A Toast to Nothing (Part 2)

 


A Toast to Nothing (Part 2)

By Thomas Miller

I didn’t go to the burial. Neither did Daniel.

The county paid for the cheapest service possible—no mourners, no flowers, just a hurried process to get the decaying remains into the ground. The workers didn’t care who he was. To them, Richard was just another body to dispose of, another unclaimed life erased without fanfare.

After the fight at the funeral home, Daniel and I sat across from each other in a greasy diner, both of us nursing cups of bad coffee, neither of us wanting to speak first.

“Do you even feel anything?” I finally asked.

Daniel scoffed, stirring his coffee lazily. “Why should I?”

“He was our brother.”

“No, he wasn’t,” Daniel snapped, his knuckles tightening around the mug. “Richard died years ago. What was left was just a bitter, drunk ghost, haunting his own life.” He shook his head. “I don’t have space in my head for regret, and you shouldn’t either.”

I looked away, out the diner window. Outside, life went on. People laughed, people hurried to work, people lived. Richard had spent his life cursing the world, but the truth was, the world never owed him anything. It didn’t even notice his absence.

The paralegals had already called. Richard had left behind nothing except overdue bills and an empty bank account. No hidden fortune, no last testament. Just debts and dust.
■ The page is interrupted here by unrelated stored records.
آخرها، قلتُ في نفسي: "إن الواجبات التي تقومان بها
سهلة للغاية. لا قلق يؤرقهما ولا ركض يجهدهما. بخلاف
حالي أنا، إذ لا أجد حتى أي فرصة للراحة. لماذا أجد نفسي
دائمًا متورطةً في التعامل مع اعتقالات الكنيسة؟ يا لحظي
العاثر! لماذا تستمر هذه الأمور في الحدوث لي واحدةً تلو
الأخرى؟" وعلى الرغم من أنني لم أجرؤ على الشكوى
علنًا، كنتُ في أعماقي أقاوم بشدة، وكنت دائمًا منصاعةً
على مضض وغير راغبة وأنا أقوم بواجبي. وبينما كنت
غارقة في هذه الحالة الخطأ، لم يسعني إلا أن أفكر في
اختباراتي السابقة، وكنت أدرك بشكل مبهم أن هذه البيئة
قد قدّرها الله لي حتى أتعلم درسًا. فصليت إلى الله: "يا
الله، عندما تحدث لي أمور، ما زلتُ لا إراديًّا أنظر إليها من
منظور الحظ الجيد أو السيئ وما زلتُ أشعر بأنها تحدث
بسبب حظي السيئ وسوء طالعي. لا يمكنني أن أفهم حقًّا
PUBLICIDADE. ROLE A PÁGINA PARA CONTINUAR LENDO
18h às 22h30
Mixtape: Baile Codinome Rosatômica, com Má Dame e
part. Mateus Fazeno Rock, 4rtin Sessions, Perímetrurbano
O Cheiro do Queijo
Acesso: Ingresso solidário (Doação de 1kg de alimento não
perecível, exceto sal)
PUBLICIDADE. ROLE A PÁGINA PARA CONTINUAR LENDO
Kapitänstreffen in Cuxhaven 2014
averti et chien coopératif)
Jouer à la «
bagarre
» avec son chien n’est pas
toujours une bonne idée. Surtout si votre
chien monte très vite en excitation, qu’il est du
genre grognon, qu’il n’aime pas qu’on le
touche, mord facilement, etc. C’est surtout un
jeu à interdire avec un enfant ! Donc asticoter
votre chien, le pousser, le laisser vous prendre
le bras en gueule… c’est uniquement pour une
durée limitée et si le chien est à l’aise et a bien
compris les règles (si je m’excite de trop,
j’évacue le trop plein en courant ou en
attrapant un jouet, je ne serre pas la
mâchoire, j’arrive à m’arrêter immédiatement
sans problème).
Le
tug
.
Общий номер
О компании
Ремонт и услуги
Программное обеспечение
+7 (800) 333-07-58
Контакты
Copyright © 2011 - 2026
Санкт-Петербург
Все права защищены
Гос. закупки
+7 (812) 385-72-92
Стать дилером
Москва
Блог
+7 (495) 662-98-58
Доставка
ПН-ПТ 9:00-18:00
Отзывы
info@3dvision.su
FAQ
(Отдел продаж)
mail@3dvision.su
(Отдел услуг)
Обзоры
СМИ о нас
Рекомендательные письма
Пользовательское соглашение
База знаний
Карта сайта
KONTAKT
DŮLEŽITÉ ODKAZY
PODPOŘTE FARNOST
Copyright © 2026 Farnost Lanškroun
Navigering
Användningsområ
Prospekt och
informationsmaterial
Still, I wondered—if he had called me that night, would I have answered? If he had said, I need help, would I have gone?

Or had I already mourned him long before the rope ever tightened around his throat?


The Years That Followed

Richard’s name stopped coming up in conversation.

His apartment was rented to another tenant within weeks. His belongings were discarded, unclaimed. Daniel and I never spoke of him again.

Years passed. My books sold well. I built a life, a name, a career.

But sometimes, in the quiet moments, I’d catch myself thinking of him.

The man who thought himself a king but died alone in a room that no one noticed.

I imagined the scene—the silence, the stillness, the slow rot of his body as the world moved on without him. I imagined the stench, the emptiness, the indignity of it all.

And sometimes, just sometimes, I’d wonder if he had ever looked at his reflection and seen the truth.

That he was never powerful.

That he was never special.

That in the end, he was just another man left to be forgotten.

And maybe, just maybe, he always knew that.